Editor’s note: This is the third story following eight local travelers who were quarantined when passengers on their cruise ship fell ill with coronavirus. We will continue to follow this story in the days ahead.
Charlie Currier of Pembroke, whose admission to a hospital at a military base in San Diego delayed a trip home with seven other area travelers, has been released and is now back with his wife, Rose, still far from home.
Charlie Currier was tested for the coronavirus, but the results had not been announced by press time, and it was unclear when the two couples might come after a nightmare that began last month aboard the Grand Princess ocean liner. Rose has been tested as well, but she also has not been told the results. They are staying at an undisclosed location, reserved for people who have already tested positive, Charlie wrote in an email.
Also stuck out there are Dave and Judy Lewis of Concord, while two other couples – Bill and Marcia Krueger of Concord and Frank and Deb Keane of Allenstown – landed in Manchester late Tuesday night and are now quarantined at home.
For the Kruegers and Keanes, things are settling down. Slowly.
“Life is returning to normal after eight hours of being home,” Keane said in an email. “Friends from Bow picked up milk, bread, sandwich meat and cheese for us, so that when we arrived home on Tuesday night we had some food.
“Our neighbor called Wednesday morning and asked if she could do anything, so Deb told her we need some more of the basics. Deb gave her a shopping list and she went to Shaw’s and picked up every item.
“As far as the items that are flying off the shelf, Deb was a good girl scout and we have a freezer full of beef, chicken, pork and lots of seafood. That vacuum packing machine was a good purchase after all. We always bought paper towels, toilet paper and tissues in bulk and, Deb stocked up in the beginning of February.”

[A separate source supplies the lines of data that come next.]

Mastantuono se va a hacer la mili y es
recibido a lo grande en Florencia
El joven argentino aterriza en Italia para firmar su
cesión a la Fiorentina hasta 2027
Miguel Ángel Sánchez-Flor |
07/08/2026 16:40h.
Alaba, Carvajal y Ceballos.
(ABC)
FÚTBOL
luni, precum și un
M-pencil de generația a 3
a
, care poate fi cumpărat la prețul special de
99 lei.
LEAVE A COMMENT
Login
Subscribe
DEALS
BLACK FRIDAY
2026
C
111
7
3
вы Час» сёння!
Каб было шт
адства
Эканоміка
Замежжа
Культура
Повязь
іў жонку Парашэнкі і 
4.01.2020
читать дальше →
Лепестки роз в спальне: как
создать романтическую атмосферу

As for the two lucky couples, they waited on a bus Tuesday, ready to go home with about a dozen New Yorkers and Massachusetts residents. Because of a political snafu, though, these people were taken off the plane, with the engines roaring, yet the Keanes and the Kruegers made it home.
Their ordeal, arduous, frustrating, provides a snapshot that extends beyond the symptoms and mortality rate everyone is talking about. The other hot topic is response. Medical, government and state officials have been slow to get on the same page, and these locals saw it firsthand.
Some are still seeing it.
They described a Spielberg-like sci-fi, with people dressed in those white spacesuits, face shields, white boots, white caps. Keane and the gang knew that was coming following one of the disembarkments. A driver who picked them up did not. “I thought he was going to leave us,” Keane said.
They were quarantined on the Grand Princess. They were herded into a bus, close to one another. They wore masks but were told to remove them to eat.
They got out of the bus at the Oakland airport. They waited forever on the tarmac, then had to use a line of porta potties – only seven out of 15 were operational, Keane said – because the bathroom in the back of the plane was broken. They were flown to a pair of military bases on March 12, jammed together in the lobby to fill out paperwork, quarantined in small rooms.
“The (Center for Disease Control) took us off the ship and then contaminated us again,” Keane said earlier this week. “We were on the cruise ship, confined for seven days with no contact, then the CDC says be six-feet apart, then the federal government crams all 45 on a bus. A total contradiction.”
As for Dave, his email ended in an upbeat manner, happy he had something that has been in short supply lately.
“A steady supply of toilet paper,” he said. “We have not lost our sense of humor.”